*Exercise objective*
An exact copy of every record below is needed, with all pictures removed.

[Start of Attachment]

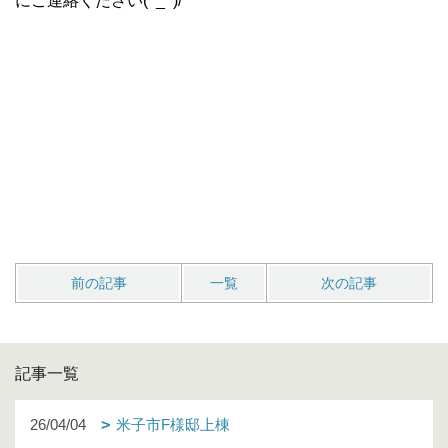
にご連絡ください(^_^)/
前の記事
一覧
次の記事
記事一覧
26/04/04
米子市F様邸上棟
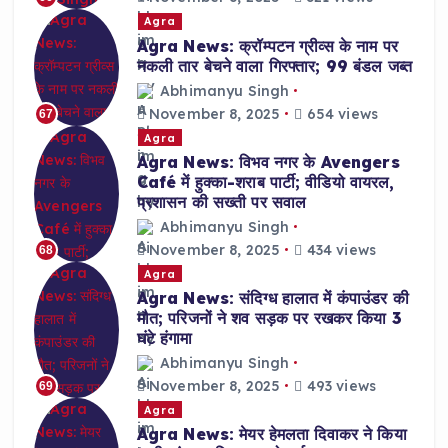
Agra
Agra News: क्रॉम्पटन ग्रीव्स के नाम पर
नकली तार बेचने वाला गिरफ्तार; 99 बंडल जब्त
Abhimanyu Singh
November 8, 2025
654 views
67
Agra
Agra News: विभव नगर के Avengers
Café में हुक्का-शराब पार्टी; वीडियो वायरल,
प्रशासन की सख्ती पर सवाल
Abhimanyu Singh
November 8, 2025
434 views
68
Agra
Agra News: संदिग्ध हालात में कंपाउंडर की
मौत; परिजनों ने शव सड़क पर रखकर किया 3
घंटे हंगामा
Abhimanyu Singh
November 8, 2025
493 views
69
Agra
Agra News: मेयर हेमलता दिवाकर ने किया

[End of Attachment]

*Solution to this exercise*
にご連絡ください(^_^)/
前の記事
一覧
次の記事
記事一覧
26/04/04
米子市F様邸上棟
Agra
Agra News: क्रॉम्पटन ग्रीव्स के नाम पर
नकली तार बेचने वाला गिरफ्तार; 99 बंडल जब्त
Abhimanyu Singh
November 8, 2025
654 views
67
Agra
Agra News: विभव नगर के Avengers
Café में हुक्का-शराब पार्टी; वीडियो वायरल,
प्रशासन की सख्ती पर सवाल
Abhimanyu Singh
November 8, 2025
434 views
68
Agra
Agra News: संदिग्ध हालात में कंपाउंडर की
मौत; परिजनों ने शव सड़क पर रखकर किया 3
घंटे हंगामा
Abhimanyu Singh
November 8, 2025
493 views
69
Agra
Agra News: मेयर हेमलता दिवाकर ने किया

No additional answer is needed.